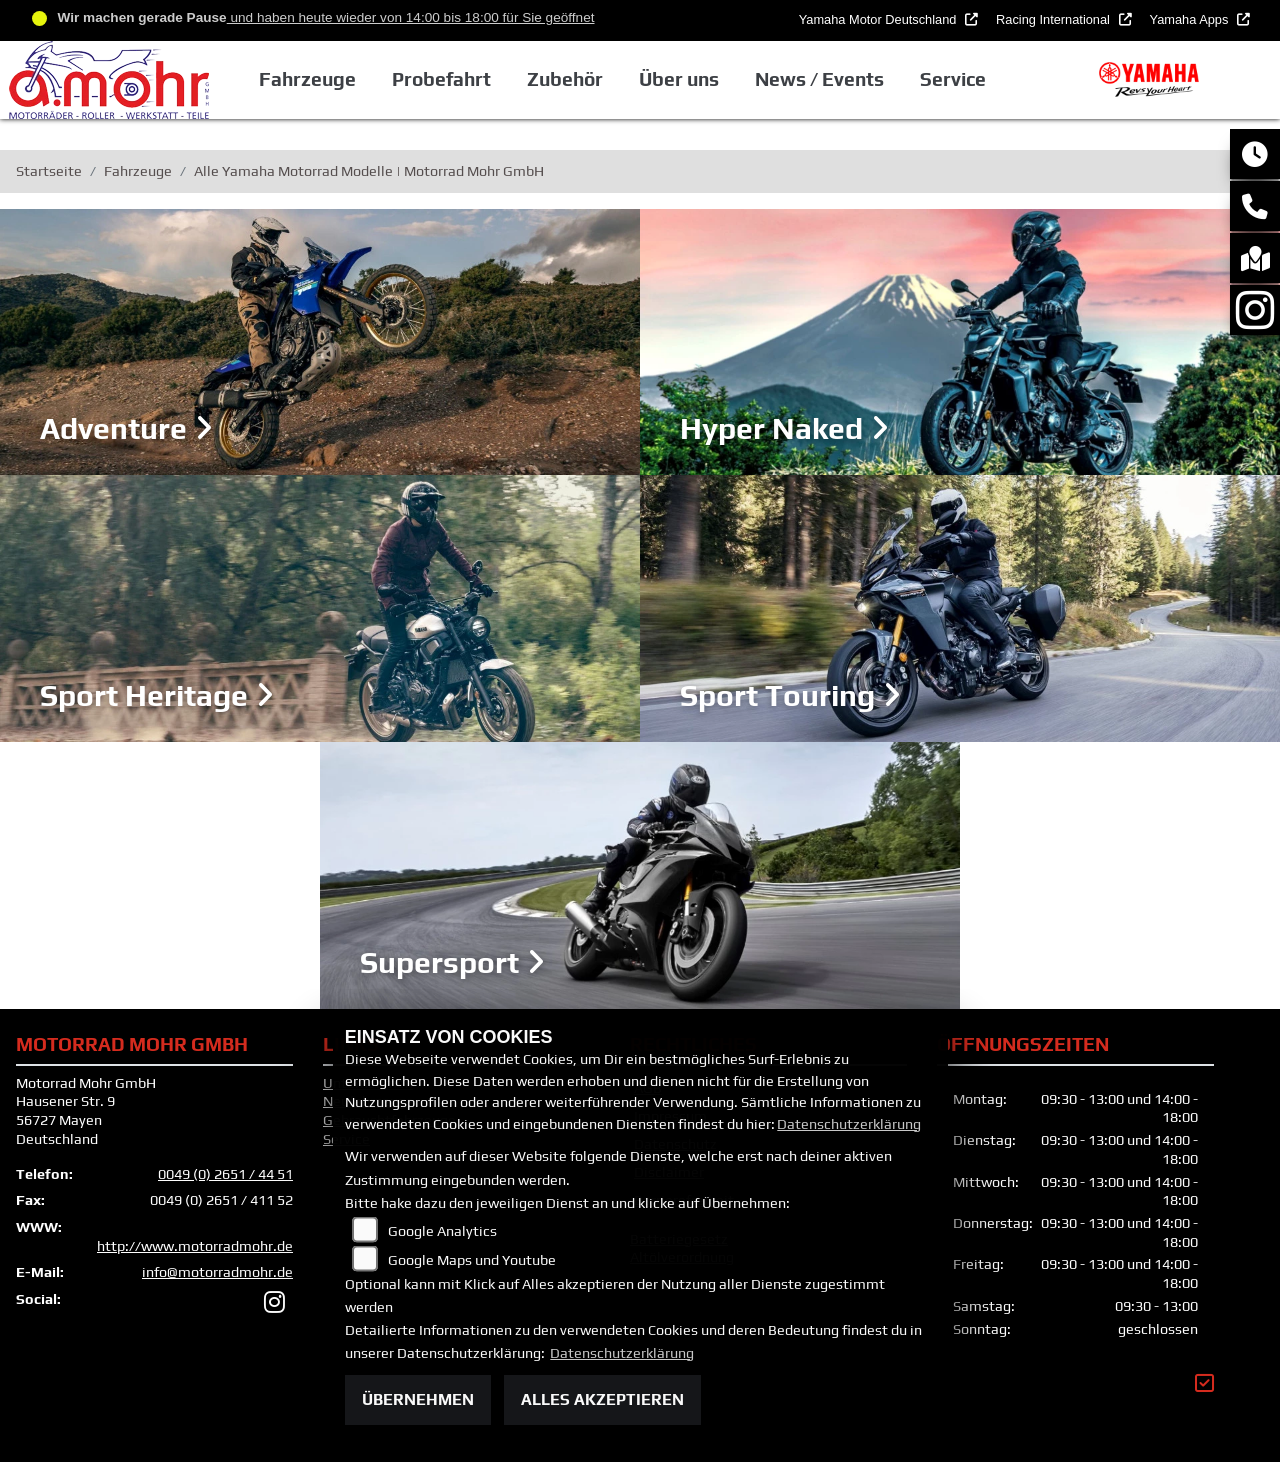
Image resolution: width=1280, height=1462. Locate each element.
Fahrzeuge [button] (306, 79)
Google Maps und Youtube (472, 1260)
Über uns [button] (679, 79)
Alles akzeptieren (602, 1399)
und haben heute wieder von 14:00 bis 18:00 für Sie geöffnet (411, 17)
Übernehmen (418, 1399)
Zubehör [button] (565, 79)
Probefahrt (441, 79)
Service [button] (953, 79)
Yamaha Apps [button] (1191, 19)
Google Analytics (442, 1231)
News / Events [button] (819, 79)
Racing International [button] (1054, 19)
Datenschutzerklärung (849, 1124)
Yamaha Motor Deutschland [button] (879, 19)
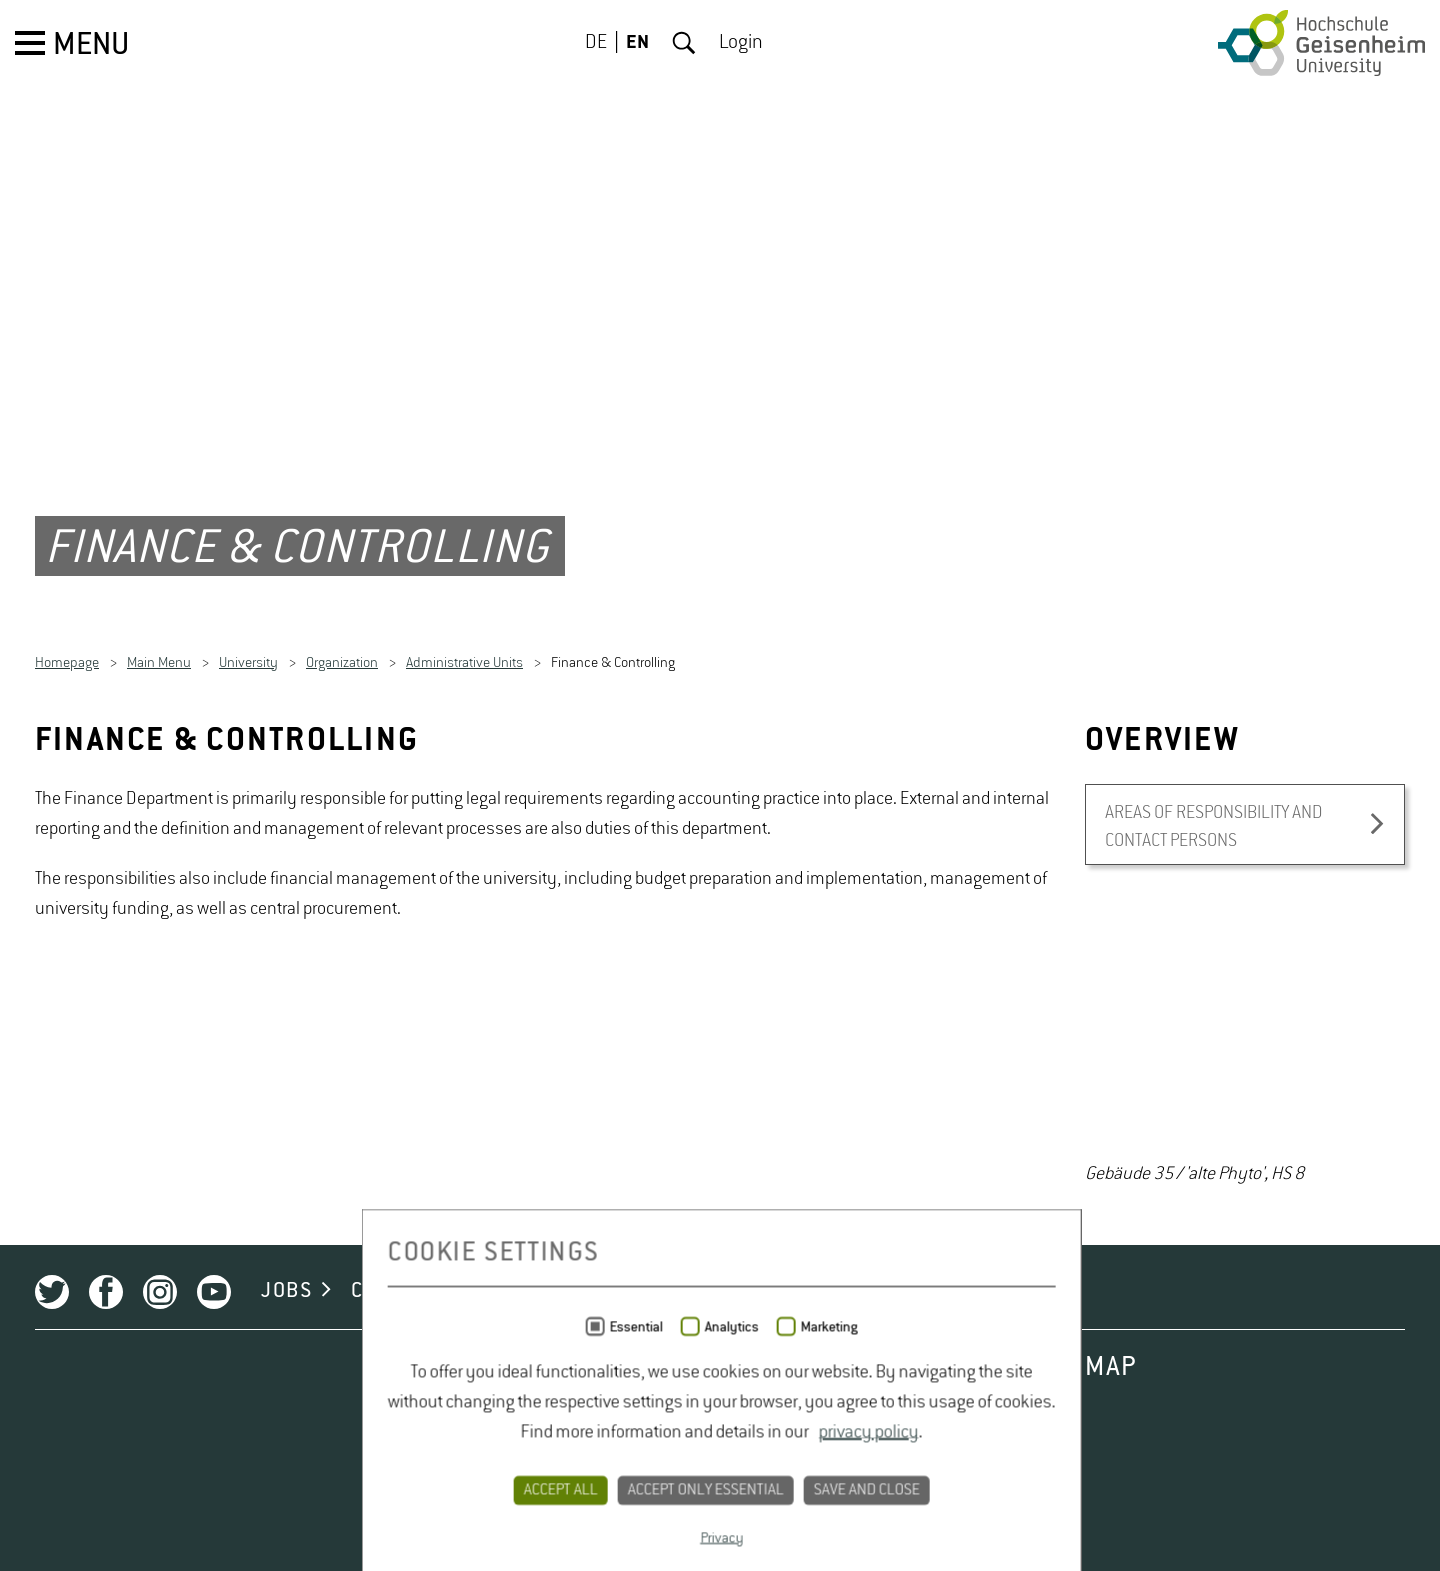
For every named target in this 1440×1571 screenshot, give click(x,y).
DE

---*---

- [WHAT YOU SHOULD DO]:
Which lines in the data above hold the word "button"? Return each of them.

- [EXERCISE SOLUTION]:
Fahrzeuge [button] (306, 79)
Über uns [button] (679, 79)
Zubehör [button] (565, 79)
Service [button] (953, 79)
Yamaha Apps [button] (1191, 19)
News / Events [button] (819, 79)
Racing International [button] (1054, 19)
Yamaha Motor Deutschland [button] (879, 19)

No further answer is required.